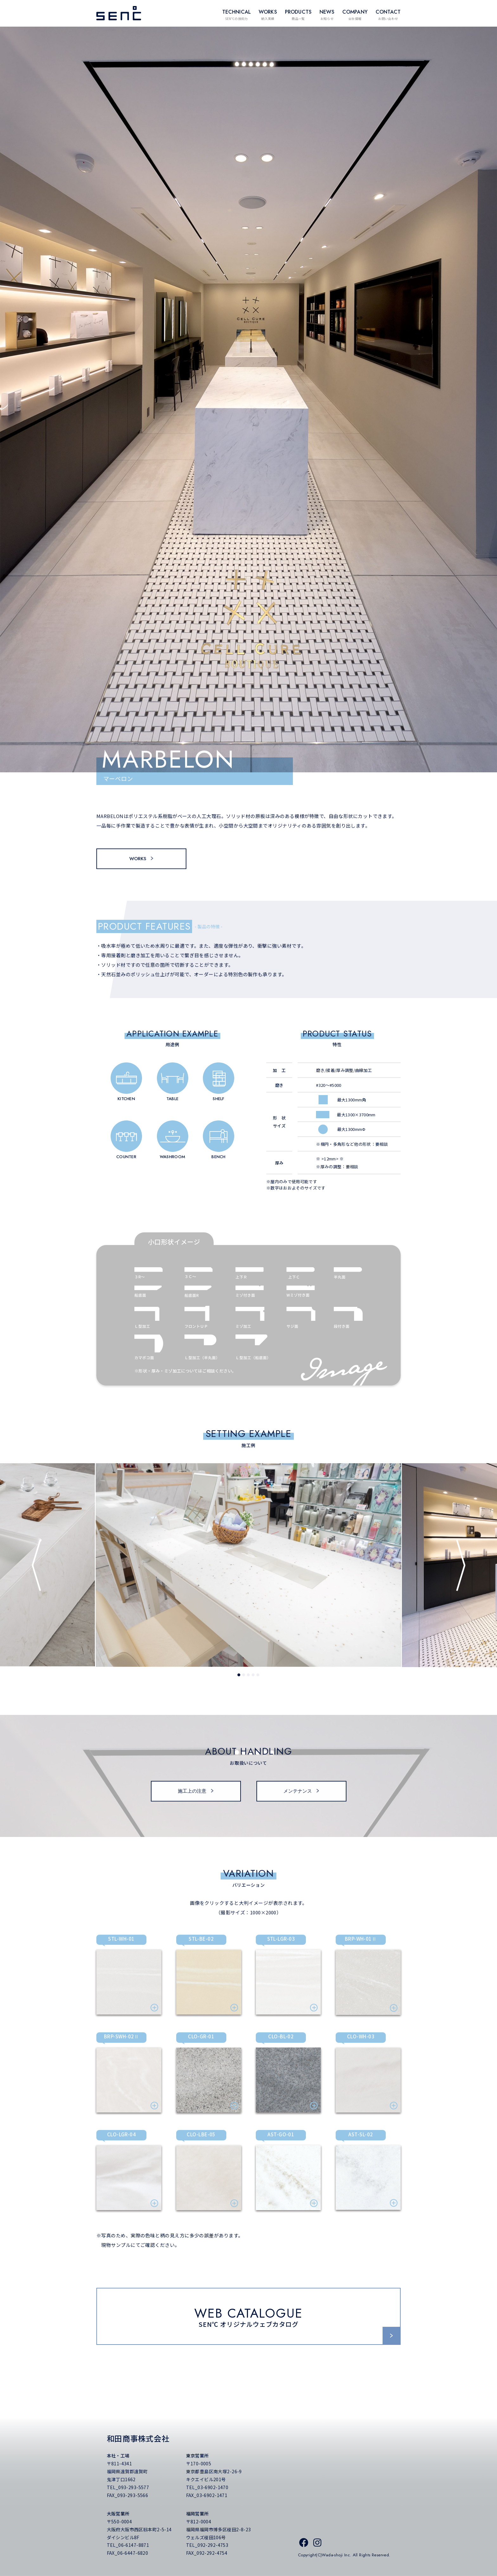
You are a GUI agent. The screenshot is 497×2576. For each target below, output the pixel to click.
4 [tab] (254, 1678)
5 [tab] (258, 1678)
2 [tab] (244, 1678)
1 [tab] (239, 1678)
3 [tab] (249, 1678)
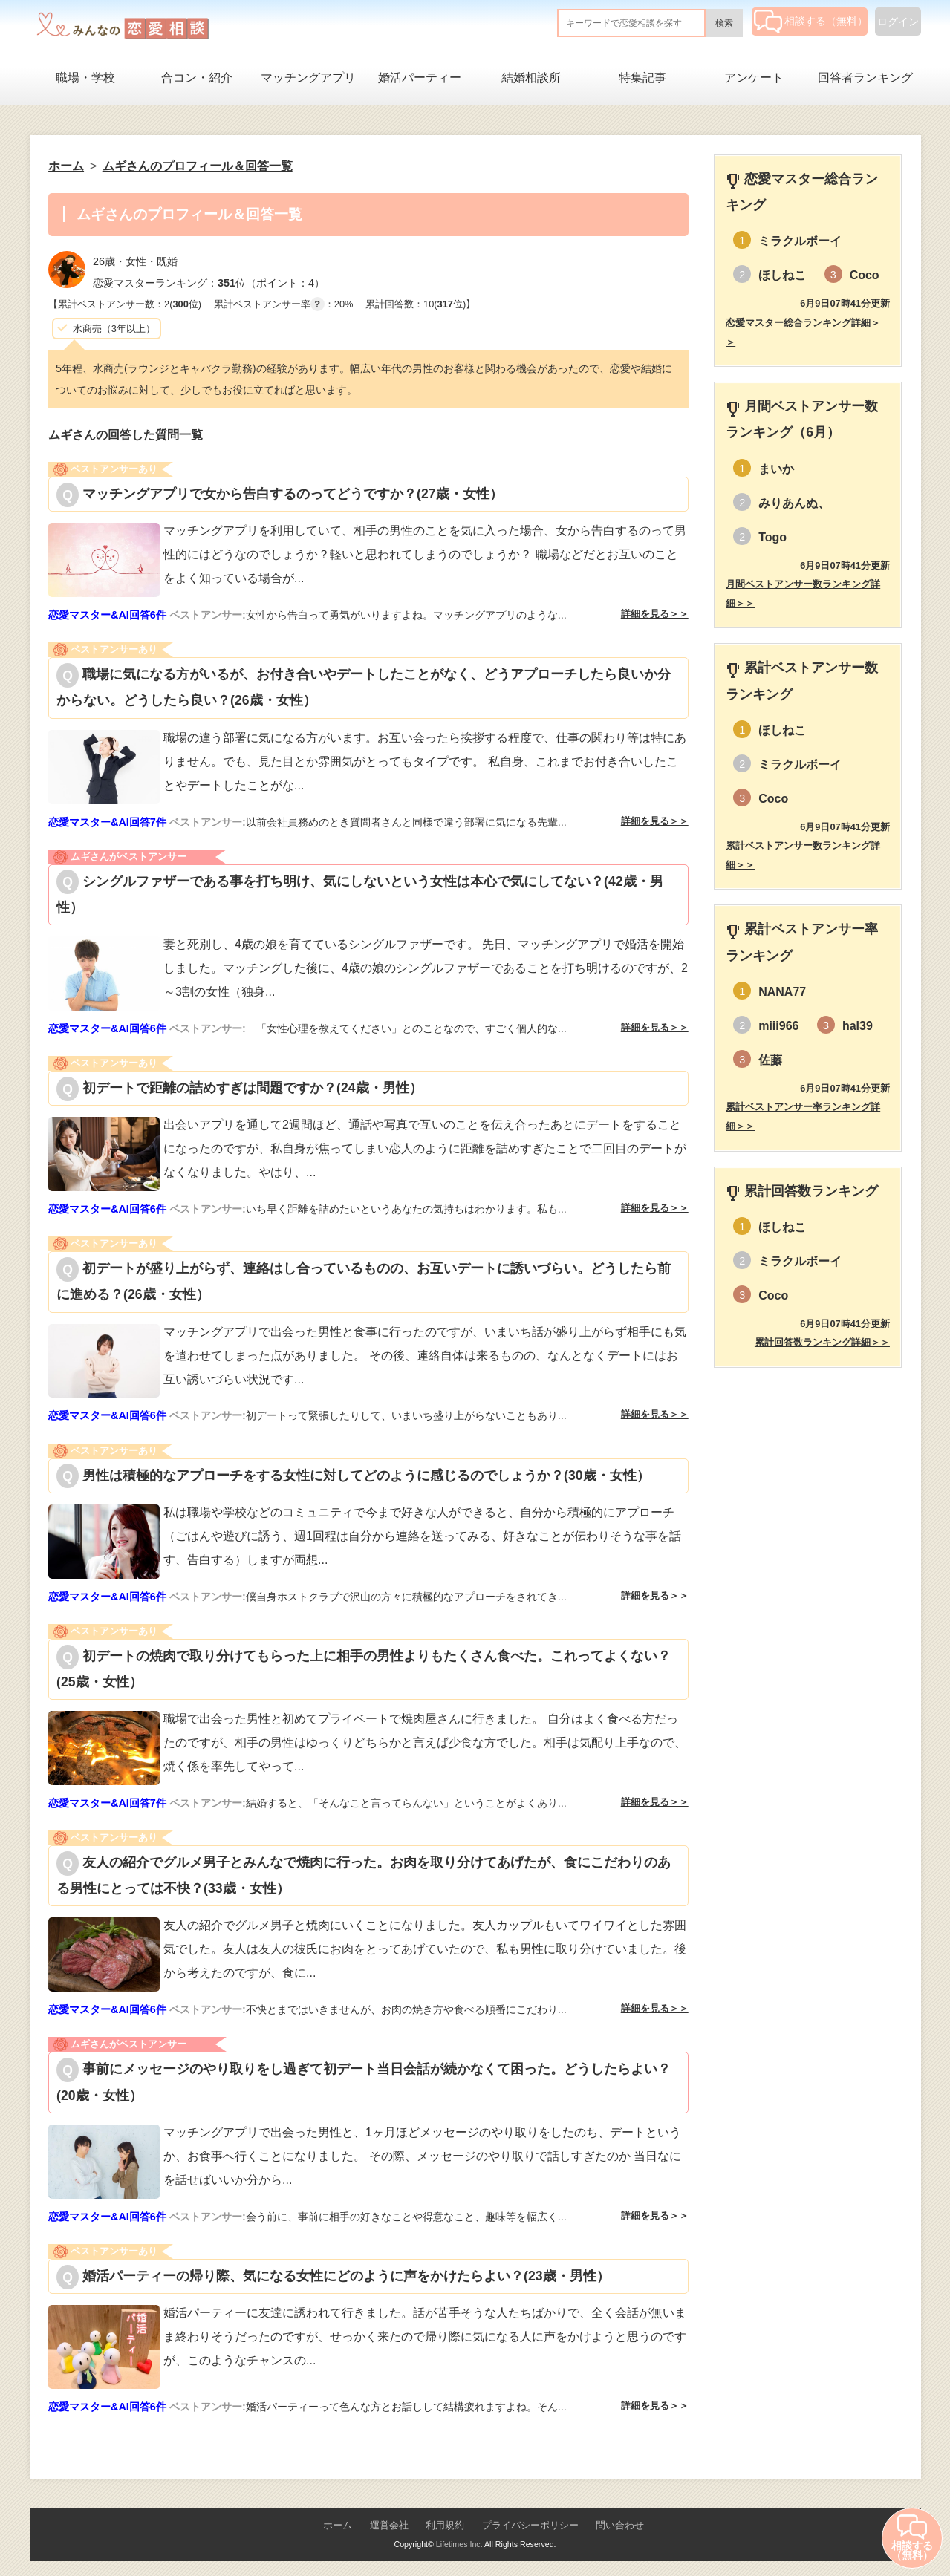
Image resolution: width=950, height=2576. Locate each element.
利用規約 (445, 2525)
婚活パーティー (419, 77)
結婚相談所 (531, 77)
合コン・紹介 (196, 77)
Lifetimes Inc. (459, 2544)
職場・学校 (85, 77)
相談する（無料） (811, 21)
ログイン (898, 21)
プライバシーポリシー (530, 2525)
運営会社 (389, 2525)
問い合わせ (620, 2525)
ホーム (337, 2525)
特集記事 (642, 77)
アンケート (754, 77)
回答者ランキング (865, 77)
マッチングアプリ (308, 77)
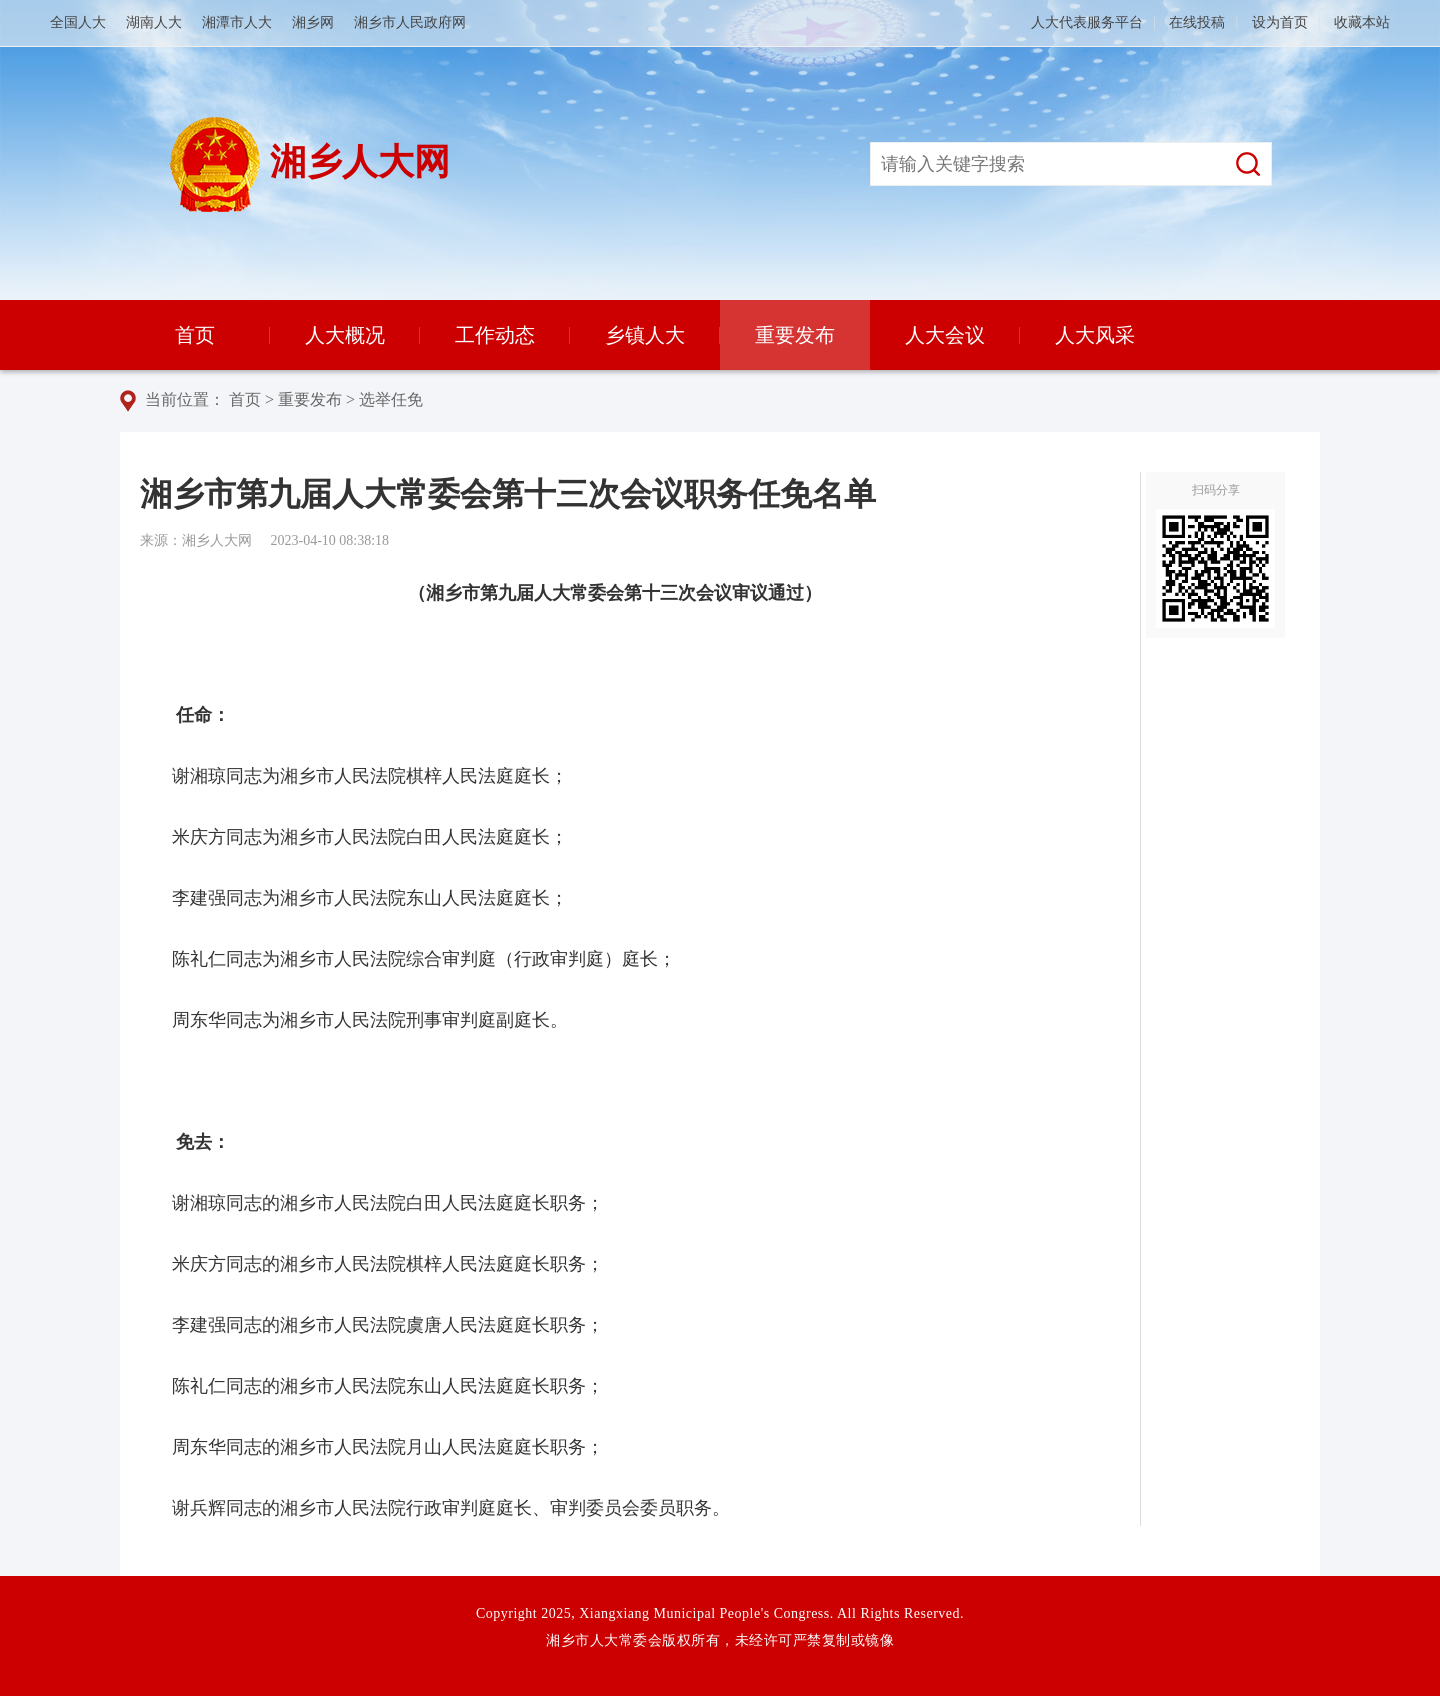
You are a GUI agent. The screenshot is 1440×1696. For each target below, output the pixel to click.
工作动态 (495, 335)
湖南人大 (154, 22)
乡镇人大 (645, 335)
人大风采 (1095, 335)
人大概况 (345, 335)
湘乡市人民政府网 (410, 22)
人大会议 (945, 335)
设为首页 (1280, 22)
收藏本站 (1362, 22)
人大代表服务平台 (1087, 22)
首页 (195, 335)
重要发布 (795, 335)
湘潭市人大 (237, 22)
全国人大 (78, 22)
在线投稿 (1197, 22)
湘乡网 (313, 22)
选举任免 (391, 399)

------------------------------------------------------------

## Instructions to follow
Copy out the listing word for word and skip its pictures.

## Solution for this task
You are a GUI agent. The screenshot is 497×2576. For each target below, output the pixel to click.
4 [tab] (254, 1678)
5 [tab] (258, 1678)
2 [tab] (244, 1678)
1 [tab] (239, 1678)
3 [tab] (249, 1678)
Image resolution: width=950, height=2576. Locate each element.
利用規約 (445, 2525)
婚活パーティー (419, 77)
結婚相談所 (531, 77)
合コン・紹介 (196, 77)
Lifetimes Inc. (459, 2544)
職場・学校 (85, 77)
相談する（無料） (811, 21)
ログイン (898, 21)
プライバシーポリシー (530, 2525)
運営会社 (389, 2525)
問い合わせ (620, 2525)
ホーム (337, 2525)
特集記事 (642, 77)
アンケート (754, 77)
回答者ランキング (865, 77)
マッチングアプリ (308, 77)
You are a GUI agent. The screenshot is 1440×1696. For each target below, output the pixel to click.
工作动态 (495, 335)
湖南人大 (154, 22)
乡镇人大 (645, 335)
人大风采 (1095, 335)
人大概况 (345, 335)
湘乡市人民政府网 (410, 22)
人大会议 (945, 335)
设为首页 (1280, 22)
收藏本站 (1362, 22)
人大代表服务平台 (1087, 22)
首页 (195, 335)
重要发布 (795, 335)
湘潭市人大 (237, 22)
全国人大 (78, 22)
在线投稿 (1197, 22)
湘乡网 (313, 22)
选举任免 (391, 399)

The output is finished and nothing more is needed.